What you should do>
Every line below that holds the string "değil" should be copied.

Stored items from a collection
----

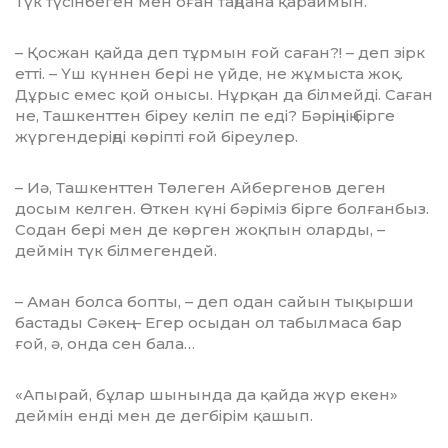
Түк түсінбеген мен оған таңдана қараймын.
– Қосжан қайда деп тұрмын ғой саған?! – деп зірк
етті. – Үш күннен бері не үйде, не жұмыста жоқ.
Дұрыс емес қой онысы. Нұрқан да білмейді. Саған
не, Ташкенттен біреу келіп пе еді? Бәріңнің бірге
жүргендеріңді көріпті ғой біреулер.
– Иә, Ташкенттен Төлеген Айбергенов деген
досым келген. Өткен күні бәріміз бірге болғанбыз.
Содан бері мен де көрген жоқпын оларды, –
деймін түк білмегендей.
– Аман болса бопты, – деп одан сайын тықырши
бастады Сәкең. – Егер осыдан ол табылмаса бар
ғой, ә, онда сен бала…
«Апырай, бұлар шынында да қайда жүр екен»
деймін енді мен де дегбірім қашып.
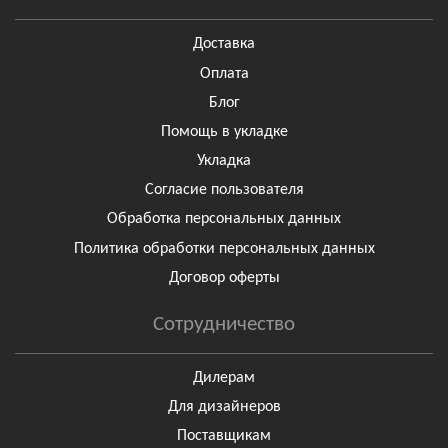
Доставка
Оплата
Блог
Помощь в укладке
Укладка
Согласие пользователя
Обработка персональных данных
Политика обработки персональных данных
Договор оферты
Сотрудничество
Дилерам
Для дизайнеров
Поставщикам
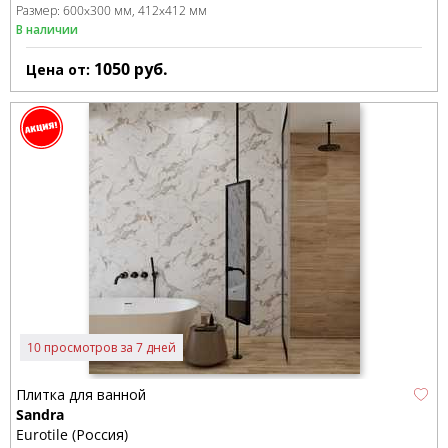
Размер:
600x300 мм
412x412 мм
В наличии
1050
руб.
Цена от:
10 просмотров за 7 дней
Плитка для ванной
Sandra
Eurotile (Россия)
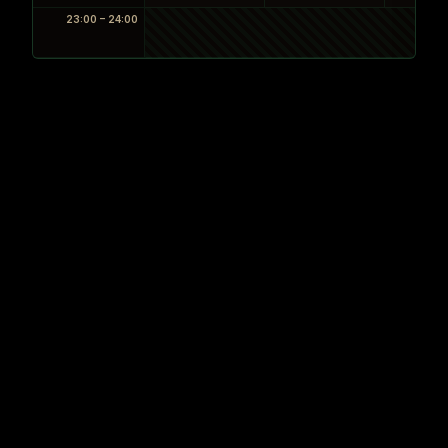
23:00 – 24:00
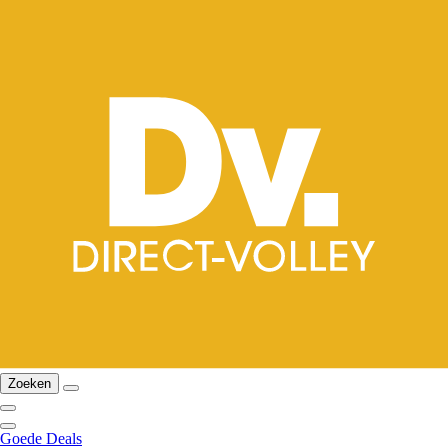
Zoeken
Goede Deals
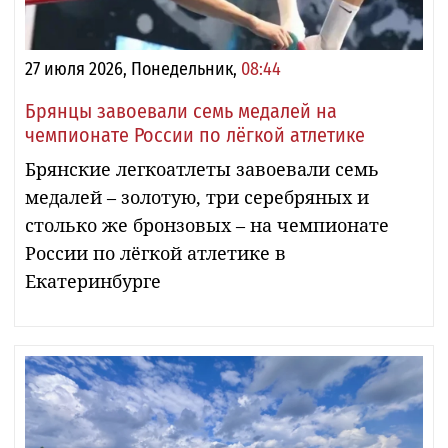
27 июля 2026, Понедельник,
08:44
Брянцы завоевали семь медалей на
чемпионате России по лёгкой атлетике
Брянские легкоатлеты завоевали семь
медалей – золотую, три серебряных и
столько же бронзовых – на чемпионате
России по лёгкой атлетике в
Екатеринбурге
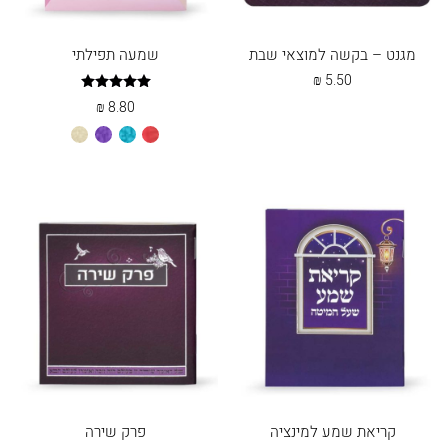
מגנט – בקשה למוצאי שבת
שמעה תפילתי
₪
5.50
דורג
₪
8.80
5.00
מתוך 5
אדום
טורקיז
סגול
שמנת
קריאת שמע למינציה
פרק שירה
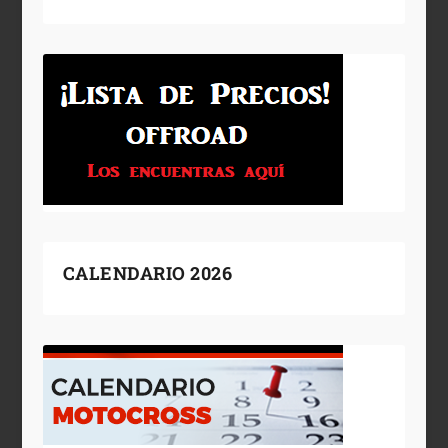
CALENDARIO 2026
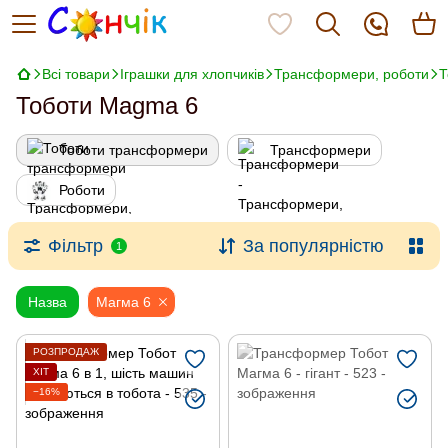
Всі товари
Іграшки для хлопчиків
Трансформери, роботи
Т
Тоботи Magma 6
Тоботи трансформери
Трансформери
Роботи
Фільтр
За популярністю
1
Назва
Магма 6
РОЗПРОДАЖ
ХІТ
−16%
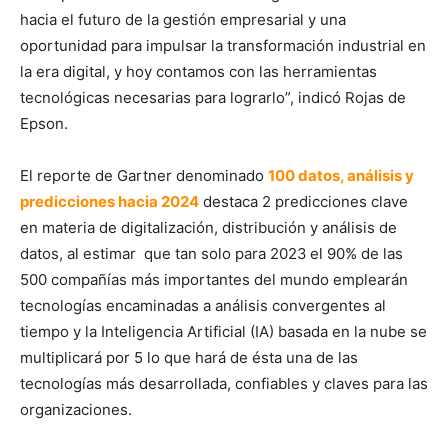
hacia el futuro de la gestión empresarial y una
oportunidad para impulsar la transformación industrial en
la era digital, y hoy contamos con las herramientas
tecnológicas necesarias para lograrlo”, indicó Rojas de
Epson.
El reporte de Gartner denominado
100 datos, análisis y
predicciones hacia 2024
destaca 2 predicciones clave
en materia de digitalización, distribución y análisis de
datos, al estimar que tan solo para 2023
el 90% de las
500 compañías más importantes del mundo emplearán
tecnologías encaminadas a análisis convergentes al
tiempo y la Inteligencia Artificial (IA) basada en la nube se
multiplicará por 5 lo que hará de ésta una de las
tecnologías más desarrollada, confiables y claves para las
organizaciones.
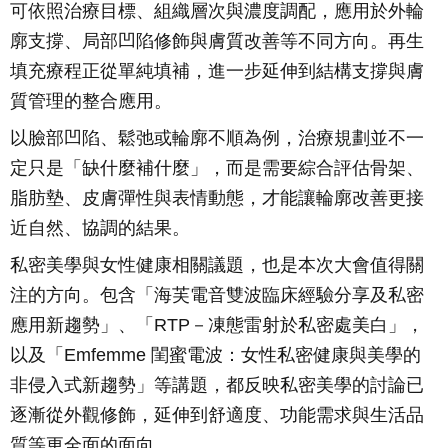
可依照治療目標、組織層次與濃度調配，應用於外輪
廓支撐、局部凹陷修飾與膚質改善等不同方向。再生
填充療程正從單純填補，進一步延伸到結構支撐與膚
質管理的整合應用。
以臉部凹陷、鬆弛或輪廓不順為例，治療規劃並不一
定只是「缺什麼補什麼」，而是需要綜合評估骨架、
脂肪墊、皮膚彈性與表情動態，才能讓輪廓改善更接
近自然、協調的結果。
私密美學與女性健康相關議題，也是本次大會值得關
注的方向。包含「海芙電音雙波臨床經驗分享及私密
應用新趨勢」、「RTP－凍態雷射於私密處美白」，
以及「Emfemme 閨蜜電波：女性私密健康與美學的
非侵入式新趨勢」等講題，都反映私密美學的討論已
逐漸從外觀修飾，延伸到舒適度、功能需求與生活品
質等更全面的面向。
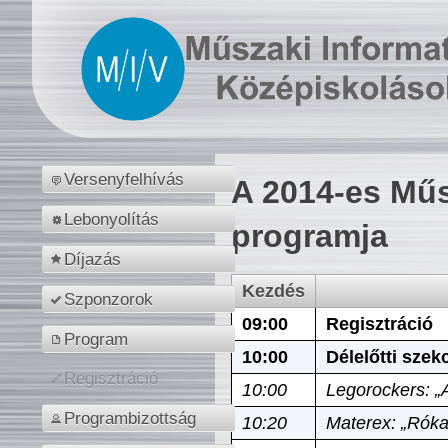
Versenyfelhívás
A 2014-es Műs
Lebonyolítás
programja
Díjazás
Kezdés
Szponzorok
09:00
Regisztráció
Program
10:00
Délelőtti szek
Regisztráció
10:00
Legorockers: „
Programbizottság
10:20
Materex: „Róka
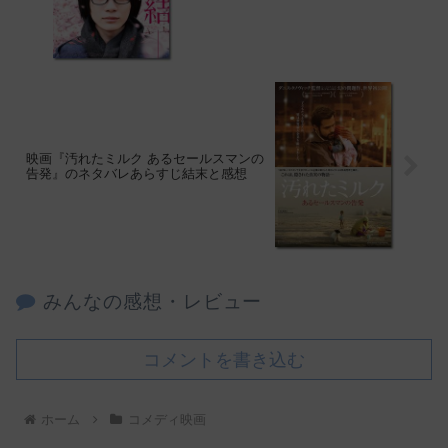
映画『汚れたミルク あるセールスマンの
告発』のネタバレあらすじ結末と感想
みんなの感想・レビュー
コメントを書き込む
ホーム
コメディ映画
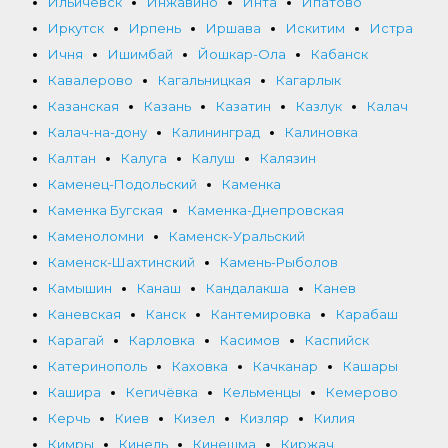
Ильичёвск
Инжавино
Инта
Ипатово
Иркутск
Ирпень
Иршава
Искитим
Истра
Ичня
Ишимбай
Йошкар-Ола
Кабанск
Кавалерово
Кагальницкая
Кагарлык
Казанская
Казань
Казатин
Казлук
Калач
Калач-на-дону
Калининград
Калиновка
Калтан
Калуга
Калуш
Калязин
Каменец-Подольский
Каменка
Каменка Бугская
Каменка-Днепровская
Каменоломни
Каменск-Уральский
Каменск-Шахтинский
Камень-Рыболов
Камышин
Канаш
Кандалакша
Канев
Каневская
Канск
Кантемировка
Карабаш
Карагай
Карловка
Касимов
Каспийск
Катеринополь
Каховка
Качканар
Кашары
Кашира
Кегичёвка
Кельменцы
Кемерово
Керчь
Киев
Кизел
Кизляр
Килия
Кимры
Кинель
Кинешма
Киржач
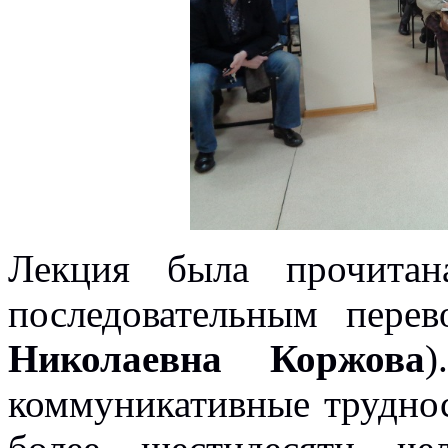
Лекция была прочитан
последовательным пере
Николаевна Коржова
коммуникативные труднос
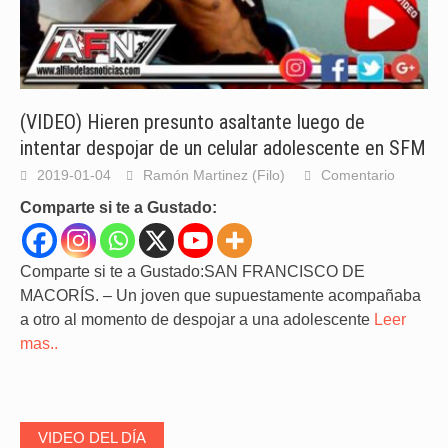
(VIDEO) Hieren presunto asaltante luego de
intentar despojar de un celular adolescente en SFM
2019-01-04
Ramón Martinez (Filo)
Comentario
Comparte si te a Gustado:
Comparte si te a Gustado:SAN FRANCISCO DE
MACORÍS. – Un joven que supuestamente acompañaba
a otro al momento de despojar a una adolescente
Leer
mas..
VIDEO DEL DÍA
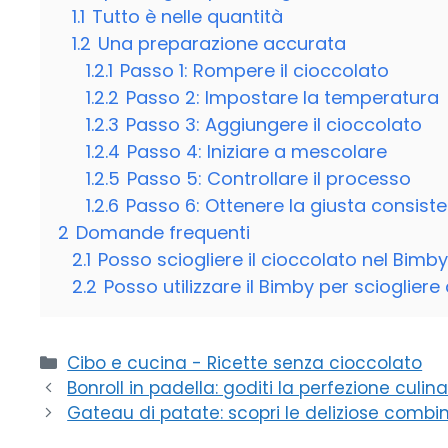
1.1
Tutto è nelle quantità
1.2
Una preparazione accurata
1.2.1
Passo 1: Rompere il cioccolato
1.2.2
Passo 2: Impostare la temperatura
1.2.3
Passo 3: Aggiungere il cioccolato
1.2.4
Passo 4: Iniziare a mescolare
1.2.5
Passo 5: Controllare il processo
1.2.6
Passo 6: Ottenere la giusta consist
2
Domande frequenti
2.1
Posso sciogliere il cioccolato nel Bimb
2.2
Posso utilizzare il Bimby per sciogliere
Categorie
Cibo e cucina - Ricette senza cioccolato
Bonroll in padella: goditi la perfezione culin
Gateau di patate: scopri le deliziose com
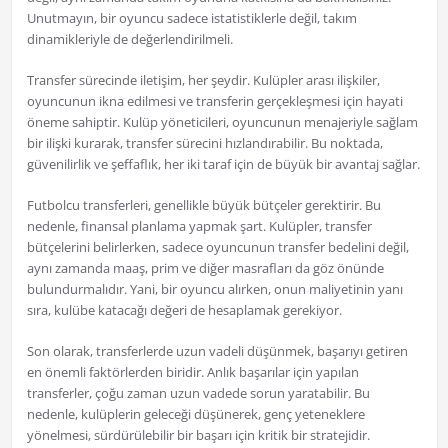
Unutmayın, bir oyuncu sadece istatistiklerle değil, takım
dinamikleriyle de değerlendirilmeli.
Transfer sürecinde iletişim, her şeydir. Kulüpler arası ilişkiler,
oyuncunun ikna edilmesi ve transferin gerçekleşmesi için hayati
öneme sahiptir. Kulüp yöneticileri, oyuncunun menajeriyle sağlam
bir ilişki kurarak, transfer sürecini hızlandırabilir. Bu noktada,
güvenilirlik ve şeffaflık, her iki taraf için de büyük bir avantaj sağlar.
Futbolcu transferleri, genellikle büyük bütçeler gerektirir. Bu
nedenle, finansal planlama yapmak şart. Kulüpler, transfer
bütçelerini belirlerken, sadece oyuncunun transfer bedelini değil,
aynı zamanda maaş, prim ve diğer masrafları da göz önünde
bulundurmalıdır. Yani, bir oyuncu alırken, onun maliyetinin yanı
sıra, kulübe katacağı değeri de hesaplamak gerekiyor.
Son olarak, transferlerde uzun vadeli düşünmek, başarıyı getiren
en önemli faktörlerden biridir. Anlık başarılar için yapılan
transferler, çoğu zaman uzun vadede sorun yaratabilir. Bu
nedenle, kulüplerin geleceği düşünerek, genç yeteneklere
yönelmesi, sürdürülebilir bir başarı için kritik bir stratejidir.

----

Output of the task>
Unutmayın, bir oyuncu sadece istatistiklerle değil, takım
bütçelerini belirlerken, sadece oyuncunun transfer bedelini değil,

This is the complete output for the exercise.